The first tissue layers that appear are called germ layers, and they give rise to the organs and organ systems of complex animals.
There are no specialized organs in diploblastic animals.
Placozoa is a poorly known phylum with only a single living member discovered.
The mouth or the anus develops first in the embryo.
The anus develops prior to the mouth in deuterostomes.
All animals, including humans, are deuterostomes.
Protostomes are more similar to deuterostomes.
Each cell has limited potential and cannot develop into a complete embryo, and the blastopore is associated with the mouth.
New cells sit on top of old cells to form a complete embryo, and the blastopore is associated with the anus, if present.
The daughter cells sit in grooves formed by the previous cleavages in most protostomes.
The fate of these cells is determined by the way in which they contribute to development.
The daughter cells sit on top of the previous cells in deuterostomes.
The fate of these cells is uncertain, because if they are separated from one another, each cell can become a complete organisms.
As development progresses, a hollow sphere of cells forms and an opening called the blastopore is created.
The mouth appears near the blastopore.
The anus appears at or near the blastopore in deuterostomes.
All deuterostomes have a body cavity lined by aderm.
The coelom in these groups is due to the fact that the mesoderm cells line the cavity completely.
In the two groups, the coelom develops differently.
The coelom can be produced by a splitting of cells located near the blastopore.
The coelom can be found in the wall of the primitive gut.
The pouch enlarges until they meet.
Chapter 42 tells you more about animal development.
The animal body plan can be divided into three categories based on symmetry, from a lack of symmetry in the sponges, to radial symmetry in the cnidarians, to bilateral symmetry in more recently evolved groups.
The body plan of an animal is the result of a carefully orchestrated pattern of genes being expressed at the right time and in the correct region of the developing embryo.

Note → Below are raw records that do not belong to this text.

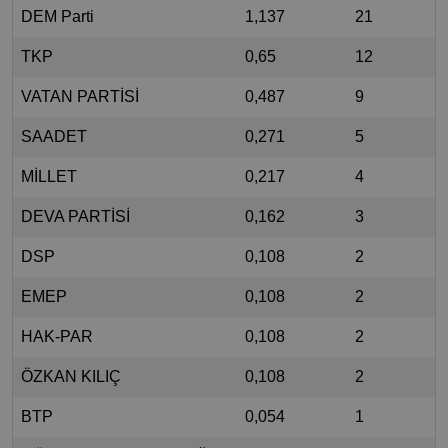
DEM Parti
1,137
21
TKP
0,65
12
VATAN PARTİSİ
0,487
9
SAADET
0,271
5
MİLLET
0,217
4
DEVA PARTİSİ
0,162
3
DSP
0,108
2
EMEP
0,108
2
HAK-PAR
0,108
2
ÖZKAN KILIÇ
0,108
2
BTP
0,054
1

The anterior and rear ends of the embryo are determined in the first stage of development.
The next step in development is to divide the embryo into segments, each of which will become a different part of the body.
There is a plan on Page 517 during development.
When, where, and how long a particular developmental gene is active are all controlled by homeotic proteins.
Some animals have more than one cluster of genes with duplicate copies.
The fruit fly embryo is sectioned and stained during different stages of development.
The chicken and mouse have 7 and 12 thoracic vertebrae, respectively.
There are three characteristics that all animals have in common.